The Research Brief is a short take about interesting academic work.
The big idea
An analysis of the genetic material in the ocean has identified thousands of previously unknown RNA viruses and doubled the number of phyla, or biological groups, of viruses thought to exist, according to a new study our team of researchers has published in the journal Science.
RNA viruses are best known for the diseases they cause in people, ranging from the common cold to COVID-19. They also infect plants and animals important to people.
These viruses carry their genetic information in RNA, rather than DNA. RNA viruses evolve at much quicker rates than DNA viruses do. While scientists have cataloged hundreds of thousands of DNA viruses in their natural ecosystems, RNA viruses have been relatively unstudied.
Unlike humans and other organisms composed of cells, however, viruses lack unique short stretches of DNA that could act as what researchers call a genetic bar code. Without this bar code, trying to distinguish different species of virus in the wild can be challenging.
To get around this limitation, we decided to identify the gene that codes for a particular protein that allows a virus to replicate its genetic material. It is the only protein that all RNA viruses share, because it plays an essential role in how they propagate themselves. Each RNA virus, however, has small differences in the gene that codes for the protein that can help distinguish one type of virus from another.

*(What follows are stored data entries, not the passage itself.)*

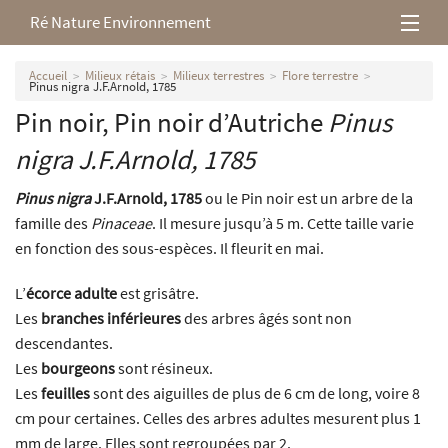
Ré Nature Environnement
L’association
Accueil
Milieux rétais
Milieux terrestres
Flore terrestre
Pinus nigra J.F.Arnold, 1785
Pin noir, Pin noir d’Autriche
Pinus
Milieux rétais
nigra
J.F.Arnold, 1785
Nos parutions
Pinus nigra
J.F.Arnold, 1785
ou le Pin noir est un arbre de la
famille des
Pinaceae
. Il mesure jusqu’à 5 m. Cette taille varie
en fonction des sous-espèces. Il fleurit en mai.
L’
écorce adulte
est grisâtre.
Les
branches inférieures
des arbres âgés sont non
descendantes.
Les
bourgeons
sont résineux.
Les
feuilles
sont des aiguilles de plus de 6 cm de long, voire 8
cm pour certaines. Celles des arbres adultes mesurent plus 1
mm de large. Elles sont regroupées par 2.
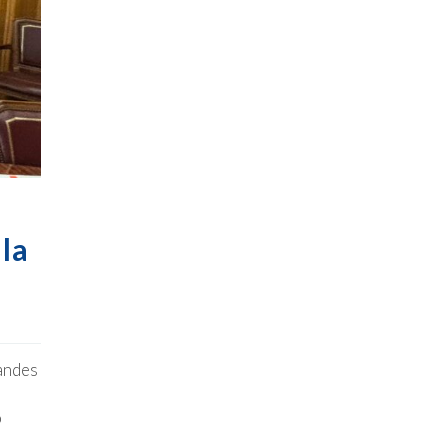
la
randes
n
o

So we screened a global database of RNA sequences from plankton collected during the four-year Tara Oceans expeditions global research project. Plankton are any aquatic organisms that are small to swim against the current. They’re a vital part of ocean food webs and are common hosts for RNA viruses. Our screening ultimately identified over 44,000 genes that code for the virus protein.
Our next challenge, then, was to determine the evolutionary connections between these genes. The more similar two genes were, the more likely viruses with those genes were closely related. Because these sequences had evolved so long ago (possibly predating the first cell), the genetic signposts indicating where new viruses may have split off from a common ancestor had been lost to time. A form of artificial intelligence called machine learning, however, allowed us to systematically organize these sequences and detect differences more objectively than if the task were done manually.